一般的に行われているモノやサービスの調達コスト削減は、サプライヤーをいかに叩いて削減をするかという価格交渉ですが、この場合の削減対象は相手のマージン(利益)になっています。こうしたマージン目当ての無理なコストダウンは、一定の成果は出るものの、削減幅が対象マージンの範囲に限定されますし、なにより自社とサプライヤーとが「Win-Lose」の関係になってしまいます。これにより、次のようなデメリットが生まれます。

●無理な価格交渉による調達コスト削減のデメリット
・関係が悪化し、ビジネスにも悪影響が出ることがある。
・コストダウンできるものの思いの外、下がらない。下がる額にも限界がある。

より大きなコスト削減をするためには、この従来の手法から脱却し、サプライヤーと「Win-Win」の関係を築くことを目標として仕組みを再構築することがポイントです。

仕組みを再構築し調達コストを下げるには?

「Win-Win」の関係を築き、仕組みの再構築を行うにはどうすればいいのでしょうか。その方法を二つの例を通して具体的に解説します。

1.仕組みの再構築例 (採用)

●サプライヤー:採用サイト
従来型の「採用費を下げてくれませんか」とサプライヤーを叩く価格交渉ではなく、費用対効果を見てトータルの投資で下げることを考えます。契約するサービス内容の分析を行い、無駄を省くなどしてコストを投下する範囲と額を見直し、仕組み自体を再構築します。

例えば、アルバイト採用のために、採用媒体Aと採用媒体Bそれぞれに投資をしているとします。媒体Aは自社求人への応募数が多いもののそれほど多くの費用を投下していません。一方、媒体Bへは多く投下しているものの、応募数は少ない現状があったとします。

こうした場合、まずは媒体別に費用対効果実績を分析し、伸びしろがあるかどうか調べます。そして費用対効果が高い費用配分に変更します。

例えば、媒体Aは費用対効果が高いため、より投下額を増やします。
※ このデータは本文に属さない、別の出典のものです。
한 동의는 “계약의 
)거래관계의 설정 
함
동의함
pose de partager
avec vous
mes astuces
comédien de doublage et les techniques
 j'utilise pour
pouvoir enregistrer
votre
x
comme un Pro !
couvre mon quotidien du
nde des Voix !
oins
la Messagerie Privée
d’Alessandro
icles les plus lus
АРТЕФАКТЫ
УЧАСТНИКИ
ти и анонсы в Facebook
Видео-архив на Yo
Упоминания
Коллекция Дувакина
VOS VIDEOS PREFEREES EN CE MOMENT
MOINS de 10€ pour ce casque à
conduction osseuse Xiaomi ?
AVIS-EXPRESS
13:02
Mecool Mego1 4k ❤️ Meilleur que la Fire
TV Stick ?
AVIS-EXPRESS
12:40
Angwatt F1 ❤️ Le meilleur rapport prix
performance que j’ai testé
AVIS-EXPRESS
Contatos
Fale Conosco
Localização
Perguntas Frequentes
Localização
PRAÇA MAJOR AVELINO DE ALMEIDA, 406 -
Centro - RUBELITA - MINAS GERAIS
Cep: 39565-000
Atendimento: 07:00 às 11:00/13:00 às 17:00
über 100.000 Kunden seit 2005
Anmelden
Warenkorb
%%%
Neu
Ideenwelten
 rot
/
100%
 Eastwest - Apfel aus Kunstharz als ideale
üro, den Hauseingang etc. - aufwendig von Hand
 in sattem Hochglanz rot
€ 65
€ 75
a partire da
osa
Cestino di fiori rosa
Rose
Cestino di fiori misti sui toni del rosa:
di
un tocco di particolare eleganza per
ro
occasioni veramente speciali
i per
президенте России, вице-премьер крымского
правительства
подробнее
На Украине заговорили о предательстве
一方、媒体Bは費用対効果実績が出ておらず、伸びしろも疑わしいため、投下額を減らします。

こうすることで同じ応募数にかかるトータルでの投下費用が削減されます。実績として弊社が支援したケースでは前年同年比-31%のコスト削減につながりました。

2. 仕組みの再構築例(物流)

【サプライヤー:倉庫貸し業者】
採用の例と同様に、単なる価格交渉ではなく、契約の一部見直しなどで、先方にもWinがあるような状況下にし、仕組みを再構築することでコストダウンを図ります。
例えば、倉庫貸し業者へ投下する保管料について、価格交渉に加えて、次のような短期施策と長期施策を行います。

●短期施策
・競争入札等による価格見直し
・在庫の圧縮
・管理・監督体制の見直し

●長期施策
・作業の効率化+効率化で得られた利益を自社とサプライヤーで分配(プロフィット・シェアリング)する仕組みの導入

サプライヤー側と利益を分配するプロフィット・シェアリングの仕組みを導入することにより、サプライヤーにもメリットのあるコスト削減が可能になります。

まとめ

マージンを削る無理な価格交渉だけは、大きなコストダウンが見込めません。無理な価格交渉から脱却し、「Win-Win」の関係を保ちながら分析・改善して仕組みを再構築することが、より大きな成果につなげるための最大のポイントです。

そのためには、調達するモノやサービスの状況にあわせたコストダウンを図るための分析を行い、契約の見直しなど、実務面を推進することがポイントです。